_SUPPLIED MATERIAL:_
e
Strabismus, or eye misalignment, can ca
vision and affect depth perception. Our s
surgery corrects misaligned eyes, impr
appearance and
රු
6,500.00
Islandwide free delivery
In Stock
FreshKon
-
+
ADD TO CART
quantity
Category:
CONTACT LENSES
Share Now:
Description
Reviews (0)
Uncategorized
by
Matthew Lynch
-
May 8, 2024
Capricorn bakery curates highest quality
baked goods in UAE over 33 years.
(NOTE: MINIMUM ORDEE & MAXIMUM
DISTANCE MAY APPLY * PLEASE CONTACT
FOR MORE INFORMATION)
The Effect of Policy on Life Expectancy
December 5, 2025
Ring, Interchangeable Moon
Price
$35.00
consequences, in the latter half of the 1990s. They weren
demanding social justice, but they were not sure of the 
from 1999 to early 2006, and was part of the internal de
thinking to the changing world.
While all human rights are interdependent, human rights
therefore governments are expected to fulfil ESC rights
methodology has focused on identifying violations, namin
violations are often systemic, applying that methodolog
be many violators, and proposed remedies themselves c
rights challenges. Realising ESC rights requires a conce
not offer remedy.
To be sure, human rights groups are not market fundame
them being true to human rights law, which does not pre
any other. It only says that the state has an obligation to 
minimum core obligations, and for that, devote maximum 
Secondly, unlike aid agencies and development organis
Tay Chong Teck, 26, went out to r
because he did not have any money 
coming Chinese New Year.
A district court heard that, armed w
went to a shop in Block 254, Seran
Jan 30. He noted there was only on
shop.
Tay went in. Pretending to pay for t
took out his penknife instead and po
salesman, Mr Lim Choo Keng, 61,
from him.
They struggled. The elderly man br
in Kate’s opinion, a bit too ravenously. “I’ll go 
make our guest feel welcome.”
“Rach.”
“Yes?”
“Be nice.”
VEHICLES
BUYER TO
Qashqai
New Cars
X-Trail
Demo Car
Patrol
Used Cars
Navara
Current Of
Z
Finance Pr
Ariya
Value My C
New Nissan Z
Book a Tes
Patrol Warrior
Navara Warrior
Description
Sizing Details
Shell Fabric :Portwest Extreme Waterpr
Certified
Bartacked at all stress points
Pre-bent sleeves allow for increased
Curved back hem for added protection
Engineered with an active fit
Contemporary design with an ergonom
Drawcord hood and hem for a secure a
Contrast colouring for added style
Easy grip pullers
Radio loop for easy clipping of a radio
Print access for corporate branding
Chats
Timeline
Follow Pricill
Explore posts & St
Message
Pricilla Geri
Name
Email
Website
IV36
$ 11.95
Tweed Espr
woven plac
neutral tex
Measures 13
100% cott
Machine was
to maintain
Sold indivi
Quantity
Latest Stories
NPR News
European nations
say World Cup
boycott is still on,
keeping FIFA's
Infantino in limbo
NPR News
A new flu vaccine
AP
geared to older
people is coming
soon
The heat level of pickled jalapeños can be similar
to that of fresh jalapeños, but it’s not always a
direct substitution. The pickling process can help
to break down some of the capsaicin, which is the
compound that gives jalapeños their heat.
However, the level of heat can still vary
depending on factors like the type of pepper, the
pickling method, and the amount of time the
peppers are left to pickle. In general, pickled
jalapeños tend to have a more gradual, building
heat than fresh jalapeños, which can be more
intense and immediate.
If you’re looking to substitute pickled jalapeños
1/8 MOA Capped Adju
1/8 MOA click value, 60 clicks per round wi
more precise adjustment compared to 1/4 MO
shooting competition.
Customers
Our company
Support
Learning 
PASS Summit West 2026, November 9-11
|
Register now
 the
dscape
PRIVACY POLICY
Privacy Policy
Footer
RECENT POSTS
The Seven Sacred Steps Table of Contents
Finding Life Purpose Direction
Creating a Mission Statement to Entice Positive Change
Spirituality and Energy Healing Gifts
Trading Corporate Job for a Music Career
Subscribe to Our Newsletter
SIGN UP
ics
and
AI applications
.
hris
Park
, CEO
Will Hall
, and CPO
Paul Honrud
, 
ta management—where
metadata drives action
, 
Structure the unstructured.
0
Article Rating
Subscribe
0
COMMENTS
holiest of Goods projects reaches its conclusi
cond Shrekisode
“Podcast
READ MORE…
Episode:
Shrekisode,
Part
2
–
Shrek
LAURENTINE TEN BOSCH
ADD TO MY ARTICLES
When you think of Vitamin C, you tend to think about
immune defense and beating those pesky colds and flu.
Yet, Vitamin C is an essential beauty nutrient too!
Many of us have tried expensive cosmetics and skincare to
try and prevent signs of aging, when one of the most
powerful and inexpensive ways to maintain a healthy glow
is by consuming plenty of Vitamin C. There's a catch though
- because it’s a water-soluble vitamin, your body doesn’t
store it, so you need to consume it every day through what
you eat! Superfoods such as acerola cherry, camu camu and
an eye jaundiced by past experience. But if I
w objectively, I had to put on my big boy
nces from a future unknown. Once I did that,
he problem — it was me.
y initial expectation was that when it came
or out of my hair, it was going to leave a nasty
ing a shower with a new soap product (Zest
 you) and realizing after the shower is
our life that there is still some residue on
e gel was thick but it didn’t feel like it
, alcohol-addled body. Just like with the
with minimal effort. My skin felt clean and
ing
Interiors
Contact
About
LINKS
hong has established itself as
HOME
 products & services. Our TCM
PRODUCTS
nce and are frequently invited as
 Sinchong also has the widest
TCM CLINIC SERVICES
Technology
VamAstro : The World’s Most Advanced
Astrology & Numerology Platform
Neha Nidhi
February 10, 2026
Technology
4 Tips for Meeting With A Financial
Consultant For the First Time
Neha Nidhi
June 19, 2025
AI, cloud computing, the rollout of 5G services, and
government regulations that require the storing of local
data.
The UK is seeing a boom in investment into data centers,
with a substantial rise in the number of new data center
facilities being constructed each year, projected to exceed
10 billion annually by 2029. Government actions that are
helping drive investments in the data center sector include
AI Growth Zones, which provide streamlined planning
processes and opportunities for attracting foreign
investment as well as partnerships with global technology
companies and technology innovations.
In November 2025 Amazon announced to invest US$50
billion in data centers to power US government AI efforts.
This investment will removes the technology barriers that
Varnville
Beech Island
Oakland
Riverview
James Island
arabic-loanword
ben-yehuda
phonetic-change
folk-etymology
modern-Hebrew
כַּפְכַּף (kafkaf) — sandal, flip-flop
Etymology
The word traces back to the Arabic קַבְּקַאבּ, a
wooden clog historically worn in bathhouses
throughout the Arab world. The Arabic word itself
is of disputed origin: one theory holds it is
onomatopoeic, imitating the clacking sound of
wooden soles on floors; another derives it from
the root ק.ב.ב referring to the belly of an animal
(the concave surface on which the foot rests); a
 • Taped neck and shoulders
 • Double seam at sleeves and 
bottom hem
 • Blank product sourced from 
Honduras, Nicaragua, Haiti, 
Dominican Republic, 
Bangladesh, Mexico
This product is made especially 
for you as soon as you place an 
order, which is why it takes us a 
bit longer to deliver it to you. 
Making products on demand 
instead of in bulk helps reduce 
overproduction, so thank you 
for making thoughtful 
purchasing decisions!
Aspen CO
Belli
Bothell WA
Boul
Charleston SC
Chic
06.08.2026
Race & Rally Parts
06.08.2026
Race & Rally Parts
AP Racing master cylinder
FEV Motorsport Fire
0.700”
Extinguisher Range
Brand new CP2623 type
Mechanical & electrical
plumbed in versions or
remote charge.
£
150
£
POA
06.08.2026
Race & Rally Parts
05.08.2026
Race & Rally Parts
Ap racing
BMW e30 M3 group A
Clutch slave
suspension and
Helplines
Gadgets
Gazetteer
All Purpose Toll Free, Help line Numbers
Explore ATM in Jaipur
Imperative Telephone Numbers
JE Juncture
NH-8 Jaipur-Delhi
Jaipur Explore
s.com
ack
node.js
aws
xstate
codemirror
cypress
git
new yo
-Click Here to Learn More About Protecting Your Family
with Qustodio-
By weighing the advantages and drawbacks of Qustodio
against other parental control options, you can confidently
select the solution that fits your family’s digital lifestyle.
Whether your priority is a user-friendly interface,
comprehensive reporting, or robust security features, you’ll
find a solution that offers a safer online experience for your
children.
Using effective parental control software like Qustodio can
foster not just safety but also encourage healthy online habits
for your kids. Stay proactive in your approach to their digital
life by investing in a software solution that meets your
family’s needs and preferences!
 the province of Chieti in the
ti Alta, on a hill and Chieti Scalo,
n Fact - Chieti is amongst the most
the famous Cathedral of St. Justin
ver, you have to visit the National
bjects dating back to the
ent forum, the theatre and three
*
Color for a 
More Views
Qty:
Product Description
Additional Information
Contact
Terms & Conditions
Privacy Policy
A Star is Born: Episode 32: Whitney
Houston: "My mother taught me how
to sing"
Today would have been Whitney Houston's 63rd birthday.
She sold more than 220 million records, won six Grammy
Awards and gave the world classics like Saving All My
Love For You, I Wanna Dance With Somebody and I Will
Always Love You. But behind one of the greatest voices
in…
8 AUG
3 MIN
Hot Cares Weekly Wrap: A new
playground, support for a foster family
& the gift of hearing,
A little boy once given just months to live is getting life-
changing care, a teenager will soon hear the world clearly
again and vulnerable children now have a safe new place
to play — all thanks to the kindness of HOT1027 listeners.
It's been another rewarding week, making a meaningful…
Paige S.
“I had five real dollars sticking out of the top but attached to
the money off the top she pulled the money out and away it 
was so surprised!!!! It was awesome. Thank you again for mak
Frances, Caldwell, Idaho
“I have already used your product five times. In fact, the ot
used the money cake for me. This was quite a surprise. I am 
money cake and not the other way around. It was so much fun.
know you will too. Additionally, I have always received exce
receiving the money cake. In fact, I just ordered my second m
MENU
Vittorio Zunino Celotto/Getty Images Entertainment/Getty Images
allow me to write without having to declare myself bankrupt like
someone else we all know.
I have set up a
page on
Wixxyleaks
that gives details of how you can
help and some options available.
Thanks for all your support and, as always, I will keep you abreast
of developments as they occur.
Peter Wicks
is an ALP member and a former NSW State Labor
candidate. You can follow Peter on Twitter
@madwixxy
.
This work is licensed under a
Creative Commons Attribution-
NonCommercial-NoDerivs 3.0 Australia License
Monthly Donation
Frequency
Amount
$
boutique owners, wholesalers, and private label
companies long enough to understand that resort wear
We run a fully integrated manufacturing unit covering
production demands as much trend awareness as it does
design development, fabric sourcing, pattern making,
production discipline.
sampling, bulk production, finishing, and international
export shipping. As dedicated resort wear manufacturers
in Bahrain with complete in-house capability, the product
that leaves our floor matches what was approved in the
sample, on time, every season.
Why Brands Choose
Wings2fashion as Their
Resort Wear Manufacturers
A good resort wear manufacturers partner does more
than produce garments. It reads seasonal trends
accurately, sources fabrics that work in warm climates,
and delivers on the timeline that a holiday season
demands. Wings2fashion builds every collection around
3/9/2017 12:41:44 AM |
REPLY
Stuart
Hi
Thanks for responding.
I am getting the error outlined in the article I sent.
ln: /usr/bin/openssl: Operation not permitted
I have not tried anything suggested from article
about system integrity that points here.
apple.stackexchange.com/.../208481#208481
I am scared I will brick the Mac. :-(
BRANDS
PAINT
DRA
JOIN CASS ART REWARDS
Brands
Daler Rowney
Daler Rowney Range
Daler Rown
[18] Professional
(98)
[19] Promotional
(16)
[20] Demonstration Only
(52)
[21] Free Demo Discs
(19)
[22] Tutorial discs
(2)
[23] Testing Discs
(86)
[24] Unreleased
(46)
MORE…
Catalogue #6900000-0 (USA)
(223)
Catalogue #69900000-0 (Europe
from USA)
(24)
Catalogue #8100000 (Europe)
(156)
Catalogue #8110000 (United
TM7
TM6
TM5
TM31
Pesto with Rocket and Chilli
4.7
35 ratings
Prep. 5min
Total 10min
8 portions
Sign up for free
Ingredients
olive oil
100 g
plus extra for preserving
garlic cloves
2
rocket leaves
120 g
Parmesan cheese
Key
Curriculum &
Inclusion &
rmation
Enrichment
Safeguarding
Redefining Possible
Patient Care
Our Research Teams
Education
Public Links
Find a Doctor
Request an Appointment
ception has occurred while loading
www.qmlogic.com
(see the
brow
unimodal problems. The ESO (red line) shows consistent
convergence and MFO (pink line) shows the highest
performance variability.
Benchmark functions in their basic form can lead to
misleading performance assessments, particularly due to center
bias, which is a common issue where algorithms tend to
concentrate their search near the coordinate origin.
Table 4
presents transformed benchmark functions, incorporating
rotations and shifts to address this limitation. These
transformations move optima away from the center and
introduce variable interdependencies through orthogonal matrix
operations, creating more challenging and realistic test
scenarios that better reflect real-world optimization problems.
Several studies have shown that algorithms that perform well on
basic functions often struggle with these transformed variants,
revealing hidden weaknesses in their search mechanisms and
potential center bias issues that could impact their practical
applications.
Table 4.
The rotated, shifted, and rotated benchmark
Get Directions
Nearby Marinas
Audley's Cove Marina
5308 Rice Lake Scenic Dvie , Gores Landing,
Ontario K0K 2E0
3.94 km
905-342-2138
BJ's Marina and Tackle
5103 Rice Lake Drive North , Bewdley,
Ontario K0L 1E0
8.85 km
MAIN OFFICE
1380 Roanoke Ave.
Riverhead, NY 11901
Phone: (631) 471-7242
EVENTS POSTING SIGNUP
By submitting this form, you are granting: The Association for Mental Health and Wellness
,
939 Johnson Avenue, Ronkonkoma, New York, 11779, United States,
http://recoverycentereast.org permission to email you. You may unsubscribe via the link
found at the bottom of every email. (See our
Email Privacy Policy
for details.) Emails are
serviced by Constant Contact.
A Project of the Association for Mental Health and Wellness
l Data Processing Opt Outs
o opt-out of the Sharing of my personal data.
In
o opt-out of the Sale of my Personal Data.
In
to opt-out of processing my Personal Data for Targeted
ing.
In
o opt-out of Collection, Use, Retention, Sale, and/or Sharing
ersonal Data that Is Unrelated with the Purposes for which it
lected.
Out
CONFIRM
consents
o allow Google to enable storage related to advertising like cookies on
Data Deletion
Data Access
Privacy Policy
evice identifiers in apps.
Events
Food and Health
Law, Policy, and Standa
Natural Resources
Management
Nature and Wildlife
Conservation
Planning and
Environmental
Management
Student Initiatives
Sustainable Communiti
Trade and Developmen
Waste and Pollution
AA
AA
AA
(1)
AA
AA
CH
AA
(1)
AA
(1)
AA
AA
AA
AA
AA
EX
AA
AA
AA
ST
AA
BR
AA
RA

_WHAT IS EXPECTED:_ What you give back must be the stretch above, starting at the line with "Public Links" and ending at the line with "introduce variable interdependencies", copied exactly.

_REPLY TO THE TASK:_
Public Links
Find a Doctor
Request an Appointment
ception has occurred while loading
www.qmlogic.com
(see the
brow
unimodal problems. The ESO (red line) shows consistent
convergence and MFO (pink line) shows the highest
performance variability.
Benchmark functions in their basic form can lead to
misleading performance assessments, particularly due to center
bias, which is a common issue where algorithms tend to
concentrate their search near the coordinate origin.
Table 4
presents transformed benchmark functions, incorporating
rotations and shifts to address this limitation. These
transformations move optima away from the center and
introduce variable interdependencies through orthogonal matrix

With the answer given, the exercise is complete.